### DATA RECORDS
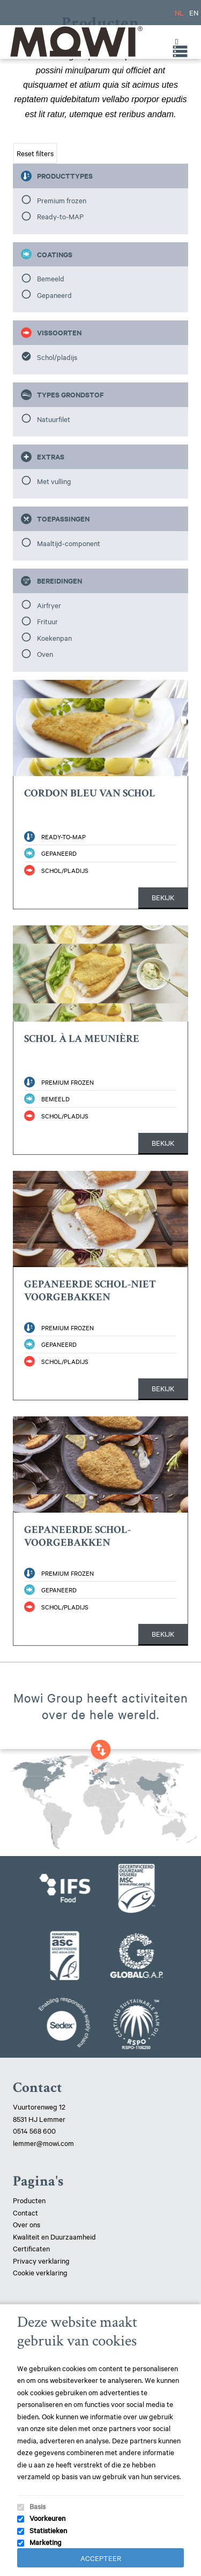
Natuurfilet (53, 419)
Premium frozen (61, 200)
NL (179, 12)
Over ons (26, 2224)
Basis (37, 2506)
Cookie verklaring (40, 2272)
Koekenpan (54, 637)
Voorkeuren (47, 2518)
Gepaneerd (54, 295)
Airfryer (49, 605)
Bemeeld (50, 278)
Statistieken (48, 2530)
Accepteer (100, 2558)
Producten (29, 2200)
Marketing (45, 2542)
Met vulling (54, 481)
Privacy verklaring (41, 2260)
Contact (25, 2212)
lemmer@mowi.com (43, 2143)
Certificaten (31, 2248)
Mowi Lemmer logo (76, 41)
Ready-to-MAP (60, 216)
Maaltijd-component (68, 543)
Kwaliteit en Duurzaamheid (55, 2236)
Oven (45, 653)
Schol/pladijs (57, 357)
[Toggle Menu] (174, 41)
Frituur (47, 621)
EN (193, 12)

### PROBLEM TO SOLVE
Starting with the top line, write out all the data above exactly; keep the pictures out.

### EXERCISE OUTPUT
Natuurfilet (53, 419)
Premium frozen (61, 200)
NL (179, 12)
Over ons (26, 2224)
Basis (37, 2506)
Cookie verklaring (40, 2272)
Koekenpan (54, 637)
Voorkeuren (47, 2518)
Gepaneerd (54, 295)
Airfryer (49, 605)
Bemeeld (50, 278)
Statistieken (48, 2530)
Accepteer (100, 2558)
Producten (29, 2200)
Marketing (45, 2542)
Met vulling (54, 481)
Privacy verklaring (41, 2260)
Contact (25, 2212)
lemmer@mowi.com (43, 2143)
Certificaten (31, 2248)
Mowi Lemmer logo (76, 41)
Ready-to-MAP (60, 216)
Maaltijd-component (68, 543)
Kwaliteit en Duurzaamheid (55, 2236)
Oven (45, 653)
Schol/pladijs (57, 357)
[Toggle Menu] (174, 41)
Frituur (47, 621)
EN (193, 12)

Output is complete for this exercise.